Top of Data
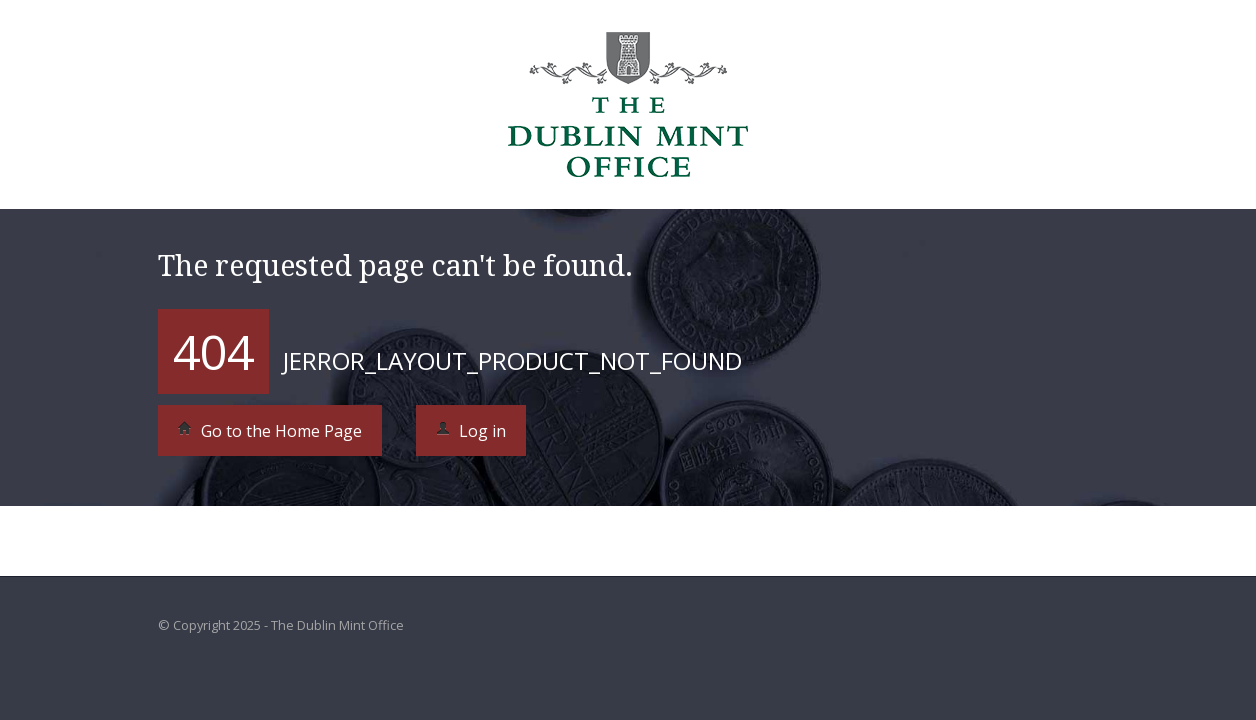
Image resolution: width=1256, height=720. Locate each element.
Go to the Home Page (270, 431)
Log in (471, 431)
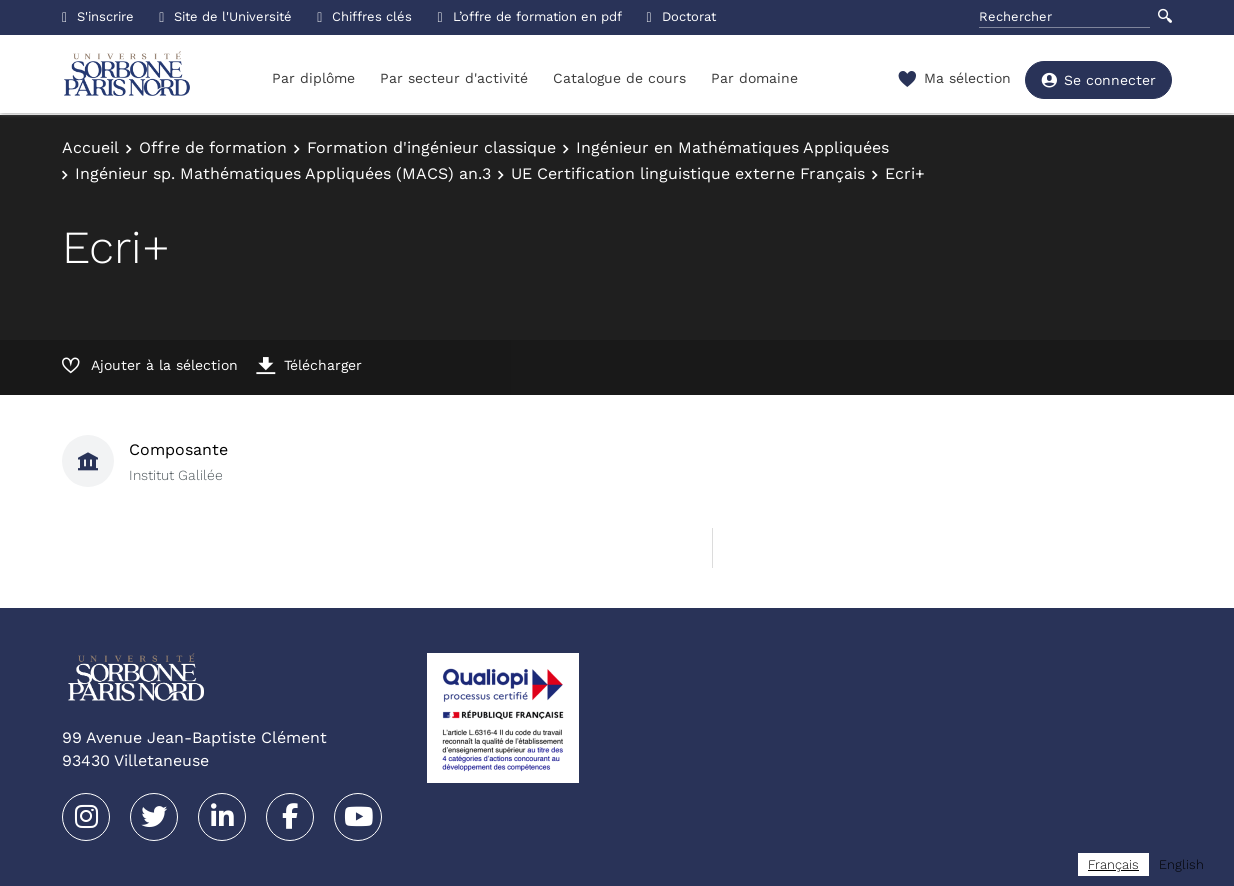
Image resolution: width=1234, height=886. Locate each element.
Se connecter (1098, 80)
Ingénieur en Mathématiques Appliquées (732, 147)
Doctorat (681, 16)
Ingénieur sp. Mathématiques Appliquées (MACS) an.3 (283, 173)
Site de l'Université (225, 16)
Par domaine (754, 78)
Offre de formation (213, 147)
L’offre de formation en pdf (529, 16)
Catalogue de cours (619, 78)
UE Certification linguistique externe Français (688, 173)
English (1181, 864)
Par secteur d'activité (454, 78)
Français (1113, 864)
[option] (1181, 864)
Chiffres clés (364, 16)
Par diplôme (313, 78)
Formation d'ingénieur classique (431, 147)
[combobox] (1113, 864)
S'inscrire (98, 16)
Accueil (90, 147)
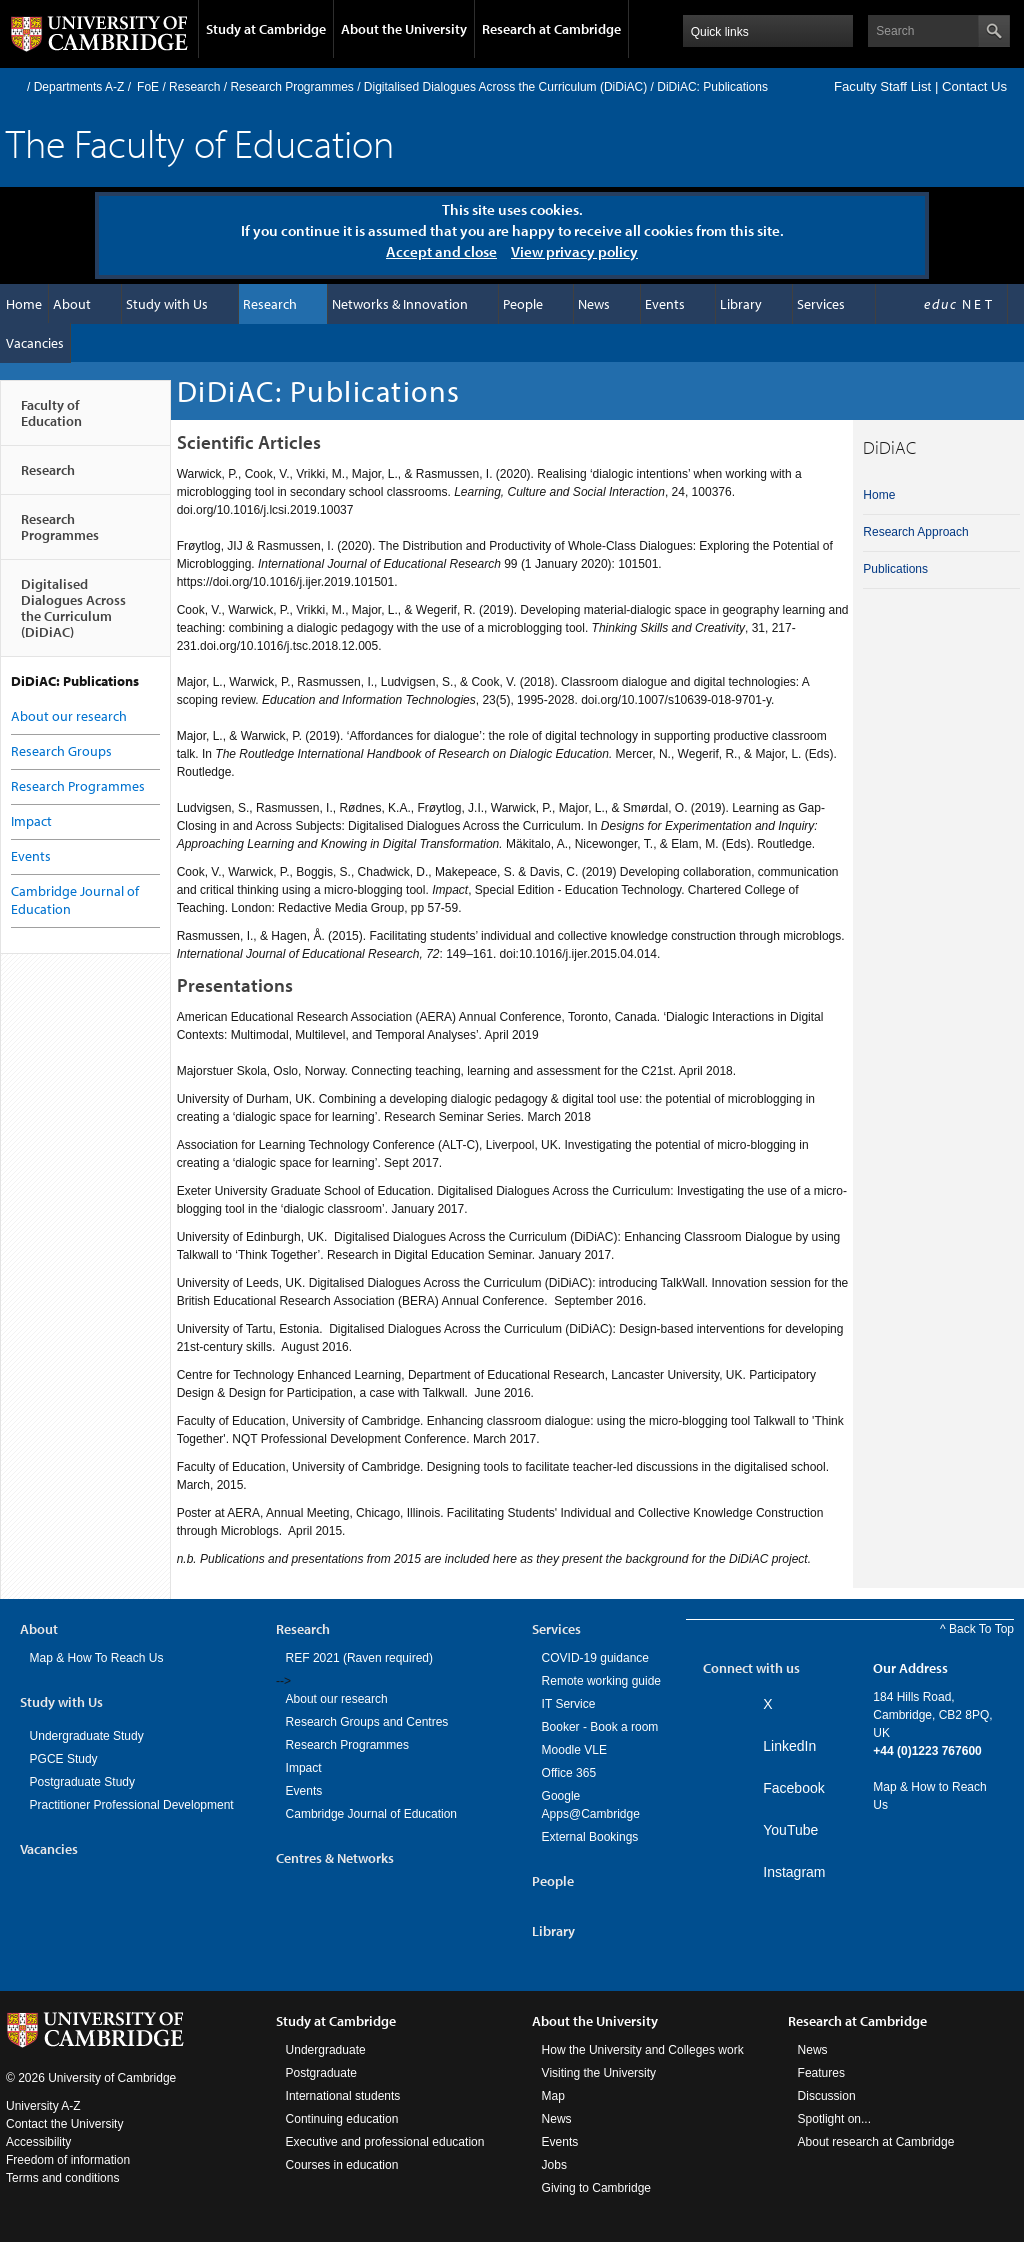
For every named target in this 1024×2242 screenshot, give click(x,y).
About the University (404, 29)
Bottom of Data
What you are asked to do
Please output the data above exactly as given, omitting every picture.

Answer to the problem
Image resolution: width=1256, height=720. Locate each element.
Go to the Home Page (270, 431)
Log in (471, 431)
Image resolution: width=1234, height=886. Locate each element.
Se connecter (1098, 80)
Ingénieur en Mathématiques Appliquées (732, 147)
Doctorat (681, 16)
Ingénieur sp. Mathématiques Appliquées (MACS) an.3 (283, 173)
Site de l'Université (225, 16)
Par domaine (754, 78)
Offre de formation (213, 147)
L’offre de formation en pdf (529, 16)
Catalogue de cours (619, 78)
UE Certification linguistique externe Français (688, 173)
English (1181, 864)
Par secteur d'activité (454, 78)
Français (1113, 864)
[option] (1181, 864)
Chiffres clés (364, 16)
Par diplôme (313, 78)
Formation d'ingénieur classique (431, 147)
[combobox] (1113, 864)
S'inscrire (98, 16)
Accueil (90, 147)
For every named target in this 1024×2242 screenshot, give click(x,y).
About the University (404, 29)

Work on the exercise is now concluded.